Starting with Air wake up, the feature originally debuted with the Samsung Galaxy S4, but it found its way to the S5, too. What it does is simple: wave over the proximity sensor (located next to the ear speaker) with the flat of your hand, and your Galaxy S5 will wake up and introduce you to the lockscreen (if you have one). Sounds simple enough.
I'd strongly recommend you keep that one off, however. The reasons here are two, but one is definitely a bigger factor than the other: first, it's not the most reliable of features (don't try it from a distance over a few centimeters), and second, it's a battery hog. Indeed, we've had days where 8 to 12% (less than that on average) of the total power drain was attributed to Air wake up, not least because you'll often wake your display unintentionally.

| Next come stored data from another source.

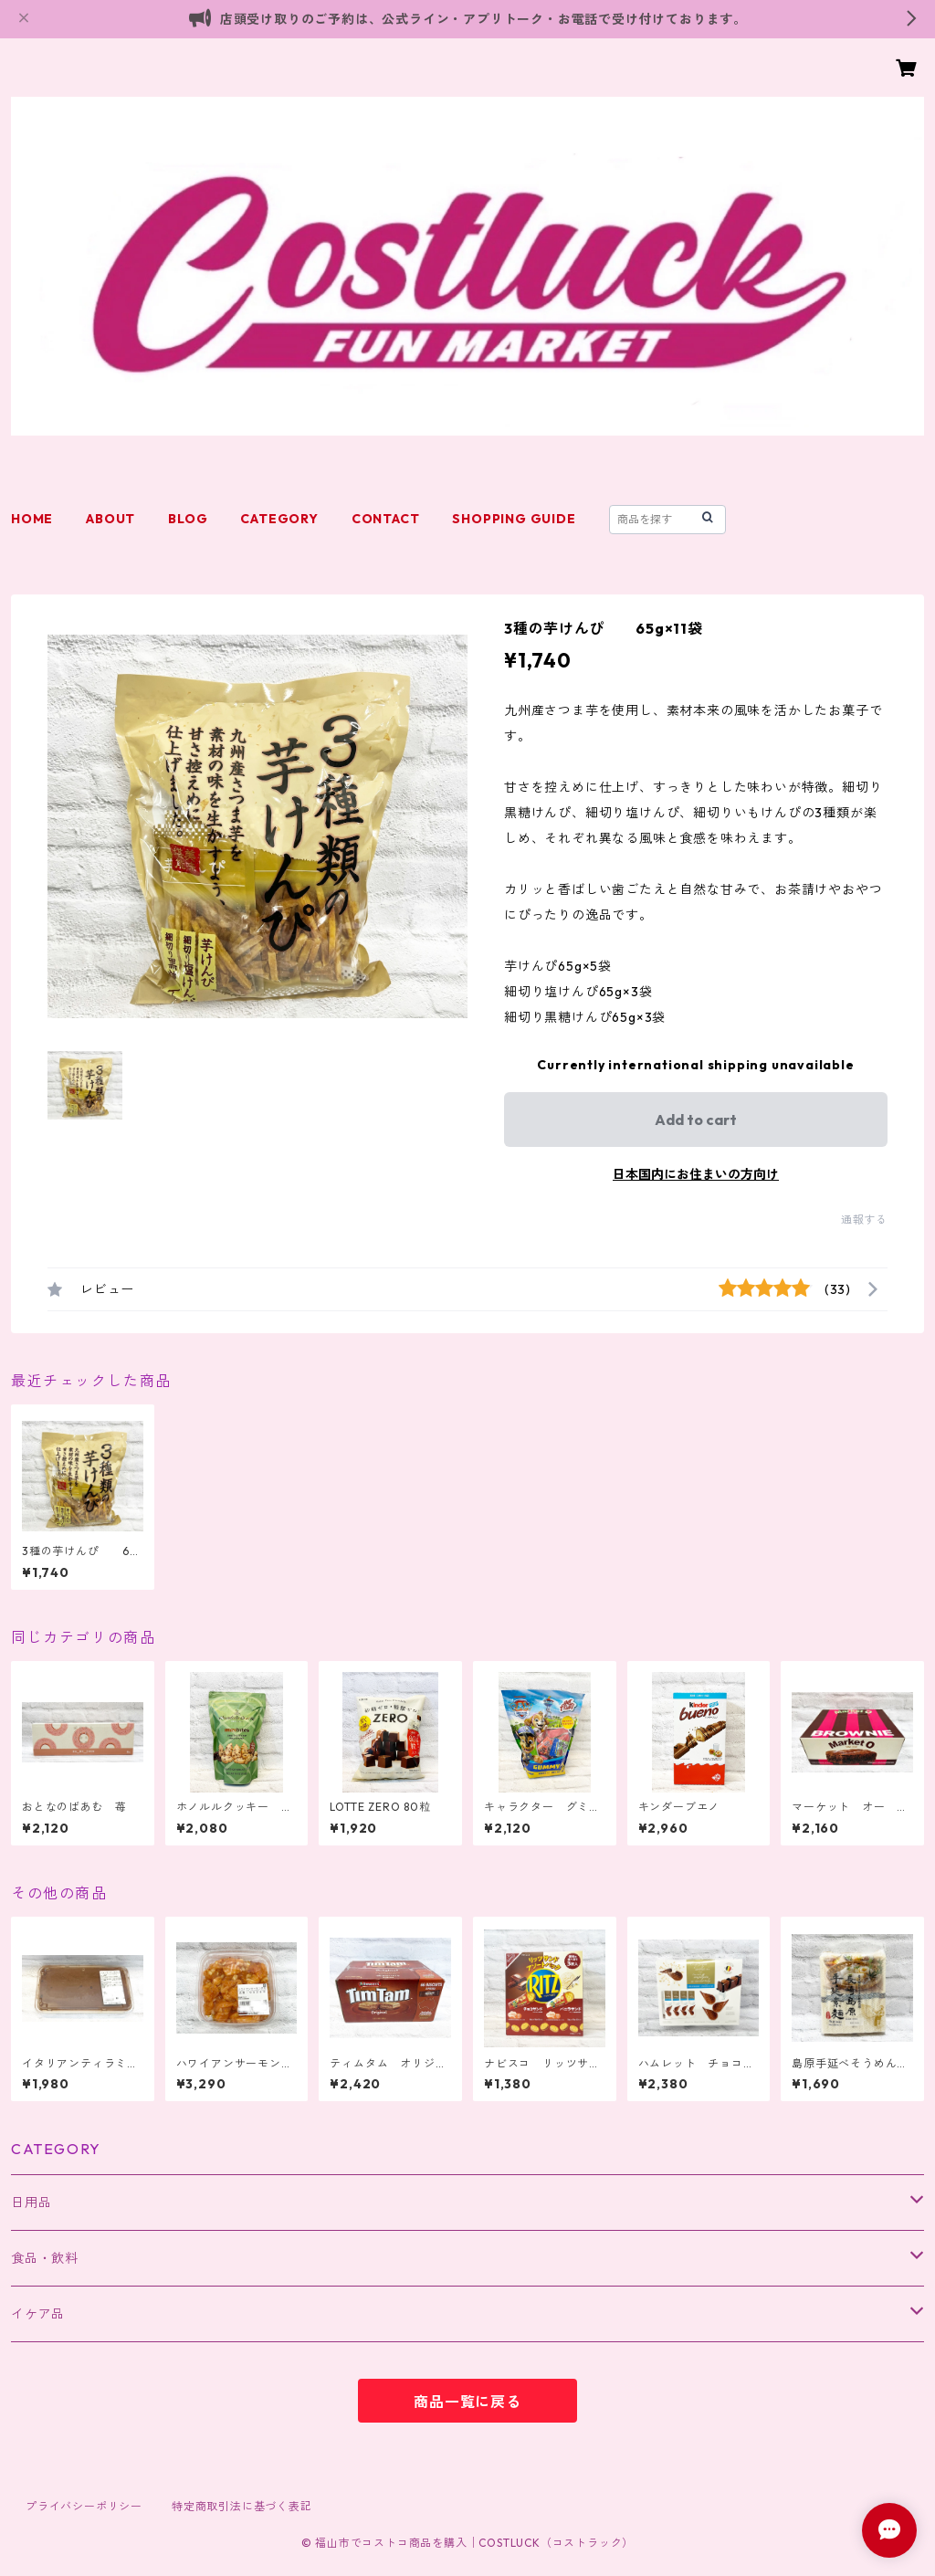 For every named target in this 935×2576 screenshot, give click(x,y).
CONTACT (386, 518)
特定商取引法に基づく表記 (242, 2506)
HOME (32, 518)
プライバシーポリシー (84, 2506)
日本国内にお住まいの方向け (696, 1174)
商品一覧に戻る (467, 2401)
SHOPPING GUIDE (513, 518)
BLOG (187, 518)
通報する (864, 1219)
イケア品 (38, 2314)
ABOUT (110, 518)
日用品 (31, 2202)
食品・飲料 (45, 2258)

Last on the list is Smart Stay -- the Big Brother-ish feature that ensures the S5 is looking at you at all times, and knows when you're being naughty. I'm kidding, of course -- the idea behind this stare contest is to actually allow the phone to keep the screen on whenever you're looking at it. In fact, Smart Stay works so well that you'll hardly ever notice its presence. It's especially handy if you, like me, prefer to keep a very low display timeout setting to conserve battery, but also read/browse heavily on your phone.
Even those unaware of Samsung's usual approach towards software customizations should, by now, realize that stuffing the interface with options is a signature Sammy move. I'm certainly not done detailing every worthwhile feature on the GS5, and while we'll continue right where we left off next week, I'll hopefully be able to provide some practical insight on an overly-important category for most: camera performance.
Instead of focusing on just image (or video) quality, however, I'll walk you through the diverse jungle that is Samsung's camera software and its many shooting modes. Trust me, there are some interesting stuff there. Talk to you in a week!